クラウドワークス代表取締役社長の吉田浩一郎氏

 たとえば中小企業などで、iPhoneアプリとAndroidアプリの開発スキルを持つエンジニアをそれぞれ1人ずつ雇うのは難しい場合に、iPhoneのスキルを持つエンジニアを採用し、Androidのスキルを持つエンジニアはクラウドワークス上で探して、月額数万円でメンテナンスを依頼するといったことが可能になる。

 「企業にとっては非常に低価格でメンテナンスを依頼できる。エンジニアも、複数社と契約すれば大きな収入になるため、1社の下請けという形にはならない。時給制を採用して中長期雇用を目指していくサービスという意味では、現状日本における競合はいないと思っている」--そう話すのはクラウドワークス代表取締役社長の吉田浩一郎氏だ。

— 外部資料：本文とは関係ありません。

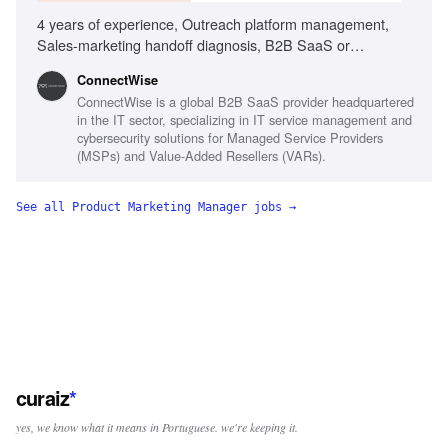
4 years of experience, Outreach platform management,
Sales-marketing handoff diagnosis, B2B SaaS or
MSP/channel experience, Sales team adoption of
‎ConnectWise
marketing sequences, Data-driven performance analysis
ConnectWise is a global B2B SaaS provider headquartered
in the IT sector, specializing in IT service management and
cybersecurity solutions for Managed Service Providers
(MSPs) and Value-Added Resellers (VARs).
See all
Product Marketing Manager
jobs →
curaiz
*
yes, we know what it means in Portuguese. we're keeping it.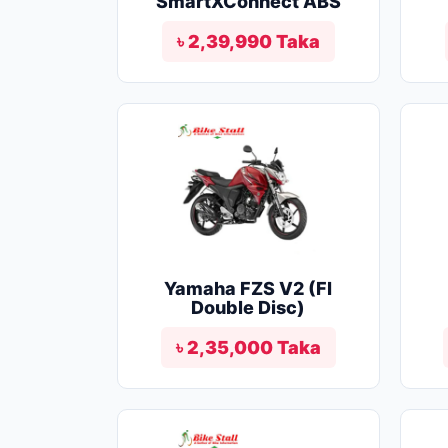
SmartXConnect ABS
৳ 2,39,990 Taka
Yamaha FZS V2 (FI
Double Disc)
৳ 2,35,000 Taka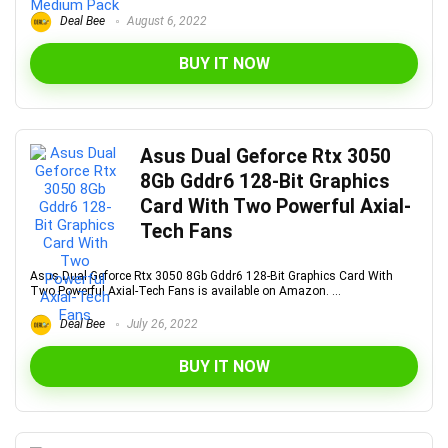
Deal Bee
August 6, 2022
BUY IT NOW
Asus Dual Geforce Rtx 3050
8Gb Gddr6 128-Bit Graphics
Card With Two Powerful Axial-
Tech Fans
Asus Dual Geforce Rtx 3050 8Gb Gddr6 128-Bit Graphics Card With
Two Powerful Axial-Tech Fans is available on Amazon. ...
Deal Bee
July 26, 2022
BUY IT NOW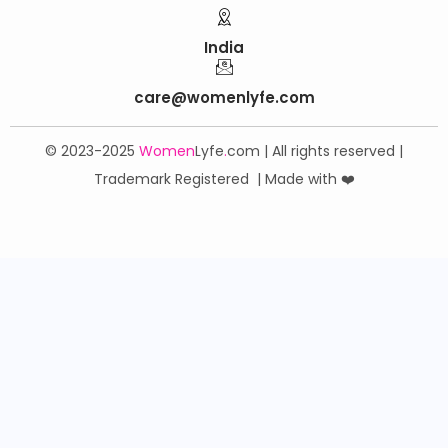
India
care@womenlyfe.com
© 2023-2025
Women
Lyfe
.
com | All rights reserved |
Trademark Registered | Made with ❤️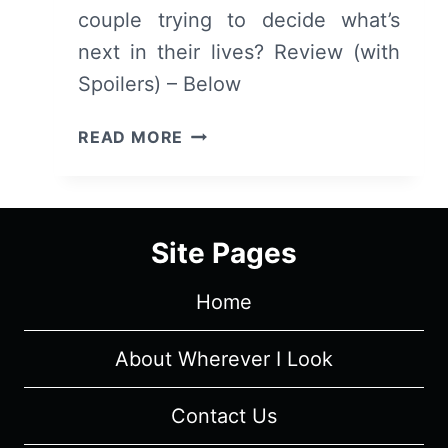
couple trying to decide what’s
next in their lives? Review (with
Spoilers) – Below
5
READ MORE
FLIGHTS
UP
–
OVERVIEW/
Site Pages
REVIEW
(WITH
Home
SPOILERS)
About Wherever I Look
Contact Us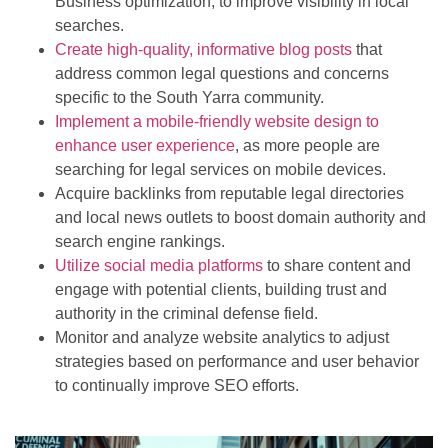
Business optimization, to improve visibility in local
searches.
Create high-quality, informative blog posts
that
address common legal questions and concerns
specific to the South Yarra community.
Implement a mobile-friendly website design to
enhance user experience
, as more people are
searching for legal services on mobile devices.
Acquire backlinks from reputable legal directories
and local news outlets to boost domain authority and
search engine rankings.
Utilize social media platforms
to share content and
engage with potential clients, building trust and
authority in the criminal defense field.
Monitor and analyze website analytics to adjust
strategies based on performance and user behavior
to continually improve SEO efforts.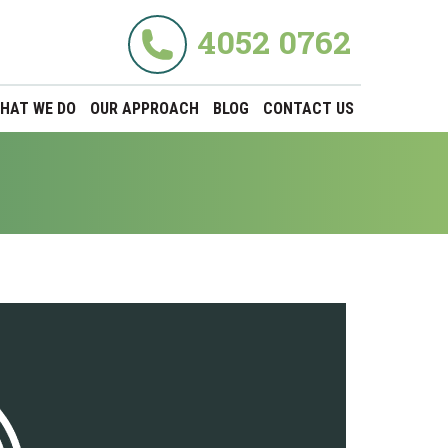
4052 0762
HAT WE DO
OUR APPROACH
BLOG
CONTACT US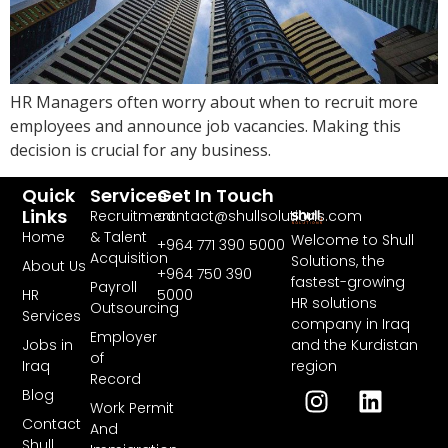
HR Managers often worry about when to recruit more
employees and announce job vacancies. Making this
decision is crucial for any business.
Quick
Services
Get In Touch
Links
Recruitment
contact@shullsolutions.com
Home
& Talent
Welcome to Shull
+964 771 390 5000​
Acquisition
Solutions, the
About Us
+964 750 390
fastest-growing
Payroll
HR
5000
HR solutions
Outsourcing
Services
company in Iraq
Employer
and the Kurdistan
Jobs in
of
region
Iraq
Record
Blog
Work Permit
Contact
And
Shull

 吉田氏はこのサービスによって、クリエイターに中長期的な雇用環境を提供したいという。「単発でのマッチングサービスというのはたくさん存在するが、それでは実績が積み重なっていかない。クラウドワークスでは、顧問弁護士や顧問税理士に近い形でのビジネスを考えている」(吉田氏)

 また、時給制を取り入れることで、企業とクリエイターの出会いの敷居を下げることができると話す。「これまで1人のエンジニアを採用するには、履歴書を確認して、面接をして、派遣契約をする必要があった。クラウドワークスを利用すれば、仮に時給2000円のコーディング作業を5人に2時間ずつお願いしても、実際の費用は2万円しかかからない。企業は5人のスキルや会社との相性を確かめられて、そのなかで本当に良かった人に対して継続して発注できる」(吉田氏)

 クリエイターは、過去の実績や経歴、スキルなどを登録でき、発注側も相手がどういったスキルを持っているかを一目で確認できる。また、数十分単位でPC画面のスクリーンショットを送信する独自のタイムカードシステムを導入しているため、発注者はクリエイターがいつどのような仕事を行っているかを管理できる。クリエイターは信頼性を高めるために、本人情報に免許証や保険証などの身分証明証を登録することもできる。